La educación es tal vez el terreno donde este fenómeno se percibe con más nitidez. Hace ya muchos años que buena parte de los supuestos especialistas quedaron encerrados en un mundo donde se repiten las mismas frases y se cultivan los mismos tabúes, pero donde casi nadie está en condiciones de argumentar. Una manera de saber que se ha entrado en contacto con esa cultura consiste en prestar atención a algunas frases totémicas como "aprender a aprender" o "derecho a la educación de todas y todos a lo largo de toda la vida".
No es que esas frases no quieran decir nada. Al menos algunas de ellas pudieron tener cierta originalidad hace tiempo. Tal es el caso de la célebre fórmula "aprender a aprender", que apareció por primera vez en un documento de Unesco elaborado a principios de los años noventa. Pero desde entonces se la ha repetido tantas veces que ha pasado a ser un equivalente de "lo que mata es la humedad". Pretender que se está haciendo algún aporte cuando se la cita sólo puede ser signo de ignorancia o de haraganería.
Otras frases, como "derecho a la educación de todas y todos a lo largo de toda la vida", fueron inicialmente acuñadas para justificar los suculentos salarios de funcionarios internacionales que recorren el mundo rindiendo culto a la corrección política. Desde entonces su uso se ha extendido, hasta el punto de que podemos encontrarla en ese gran depósito de lugares comunes que es la Ley de Educación votada durante la administración Vázquez.
Una manera de confirmar la esterilidad de estas frases consiste en imaginarse que uno debe tomar decisiones y las recibe como consejo. ¿Qué puede hacer con ellas? La verdad es que muy poco. Aun en el caso de que tengan valor como orientaciones generales, su utilidad sólo aparecería luego de traducirlas en medidas concretas y criterios de evaluación. En el caso contrario, todo quedaría en un mar de vaguedades. Hace más de dos mil años, Aristóteles se rió de quienes eran capaces de sostener que las carnes livianas son buenas para la salud, pero no eran capaces de distinguir las carnes livianas de las otras.

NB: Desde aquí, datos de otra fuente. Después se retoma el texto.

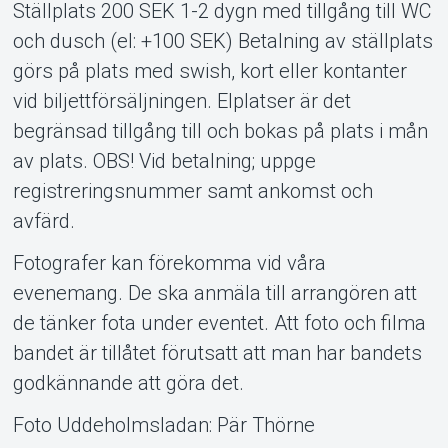
Ställplats 200 SEK 1-2 dygn med tillgång till WC
och dusch (el: +100 SEK) Betalning av ställplats
görs på plats med swish, kort eller kontanter
vid biljettförsäljningen. Elplatser är det
begränsad tillgång till och bokas på plats i mån
av plats. OBS! Vid betalning; uppge
registreringsnummer samt ankomst och
avfärd.
Fotografer kan förekomma vid våra
evenemang. De ska anmäla till arrangören att
de tänker fota under eventet. Att foto och filma
bandet är tillåtet förutsatt att man har bandets
godkännande att göra det.
Foto Uddeholmsladan: Pär Thörne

Esta es una de las mayores limitaciones de quienes, ya sea en ANEP, en el Ministerio de Educación o en el Poder Ejecutivo (que ya ni finge sostener la antigua bandera de la autonomía) hacen intentos por resolver la crisis educativa. Esa crisis consiste en problemas muy concretos, como una espantosa tasa de desafiliación, una grave pérdida de calidad de los aprendizajes y un terrible deterioro del clima interno. Cada uno de esos problemas exige soluciones también concretas.
Pero esa gente sólo sabe hacer declaraciones generales, o formular macro proyectos como la refundación de UTU. Lo que no sabe es hacer propuestas manejables en el terreno de la gestión. Y aún en los casos en los que, con quince años de atraso, incorporan algunas ideas concretas (como fortalecer el liderazgo de los directores) no saben cómo aterrizarlas.
Toda una manera de abordar la enseñanza se está revelando estéril. Si a eso sumamos el peso del control corporativo, se puede entender el tamaño del problema.